In [1]:
%pip install -qU langchain langchain-openai langsmith python-dotenv pydantic

Note: you may need to restart the kernel to use updated packages.


In [2]:
from dotenv import load_dotenv
load_dotenv()

from langsmith import Client
client = Client()
from langchain.schema import SystemMessage, HumanMessage, BaseMessage, AIMessage


In [3]:
example_system_prompt = """You are a helpful assistant. 

Rules:
- You are only allowed to talk about coding
- <HERE>
- Try to be concise"""

example_instruction = "The agent should only respond in English."

examples = [[AIMessage(content="Hola, como estas?")], "Hi there!"]

In [4]:
from typing import List, Union
import random
from langsmith.schemas import Run, Example
from langsmith import evaluate
from langchain.chat_models import init_chat_model
from schemas import Rule, Rules, CorrectnessEvaluationResult


class Promptnado:
    def __init__(self, system_prompt: str, instruction: str, examples: List[Union[str, List[BaseMessage]]],
                 rule_token="<HERE>", max_attempts=10,
                 rule_gen_model=init_chat_model(
                     "gpt-4o-mini", temperature=0.7),
                 eval_model=init_chat_model("gpt-4o-mini", temperature=0.7),
                 prediction_model=init_chat_model("gpt-4o-mini", temperature=0.7)):
        
        # rule_token is not in the prompt throw
        if rule_token not in system_prompt:
            raise ValueError(f"Rule token {rule_token} not found in system prompt")
        
        self.system_prompt = system_prompt
        self.instruction = instruction
        self.examples = examples
        self.rule_token = rule_token

        # Create random dataset name
        self.dataset_name = f"Promptnado_{random.randint(0, 1000000)}"

        self.attempts = 1
        self.solved = False
        self.current_rule = None
        self.current_prompt = None
        self.successful_prompt = None
        self.rule_gen_model = rule_gen_model
        self.eval_model = eval_model
        self.prediction_model = prediction_model
        self.max_attempts = max_attempts


    def _create_dataset(self):
        """Create a dataset with a unique name"""
        dataset = client.create_dataset(self.dataset_name, description=self.instruction)
        for example in self.examples:
            if isinstance(example, str):
                client.create_example(inputs={"inputs": example}, dataset_id=dataset.id)
            elif isinstance(example, list) and all(isinstance(msg, BaseMessage) for msg in example):
                client.create_example(inputs={"inputs": example}, dataset_id=dataset.id)
            else:
                raise ValueError("Invalid example format. Must be a string or a list of BaseMessages.")
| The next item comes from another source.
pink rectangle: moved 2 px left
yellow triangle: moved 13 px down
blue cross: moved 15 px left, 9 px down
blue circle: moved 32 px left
        self.dataset = dataset
        print(f"Created dataset: {self.dataset_name} with {len(self.examples)} examples")
        return dataset

    def _generate_rules(self):
        """Use an LLM to generate a list of rules"""

        system_prompt = f"""You are an expert LLM Prompt Engineer. Your job is to try to solve for the provided <Instructions> \
by making adjustments to the <Original Prompt>. You should attempt to make 5 suggestions for prompts that might work. Each suggestion you \
make will be interpolated into the prompt where {self.rule_token} is, and then evaluated for correctness against a dataset of \
examples.

<Instructions>
{self.instruction}
</Instructions>

<Original Prompt>
{self.system_prompt}
</Original Prompt>
"""

        structured_llm = self.rule_gen_model.with_structured_output(Rules)

        rules: Rules = structured_llm.invoke(system_prompt)

        self.rules = rules.rules
        print(f"Generated {len(self.rules)} rules\n")
        print(self.rules)
        return self.rules

    def _build_prompt(self, rule: Rule):
        """Interpolate the rules into the system prompt"""
        interpolated_prompt = self.system_prompt.replace(
            self.rule_token, rule.prompt)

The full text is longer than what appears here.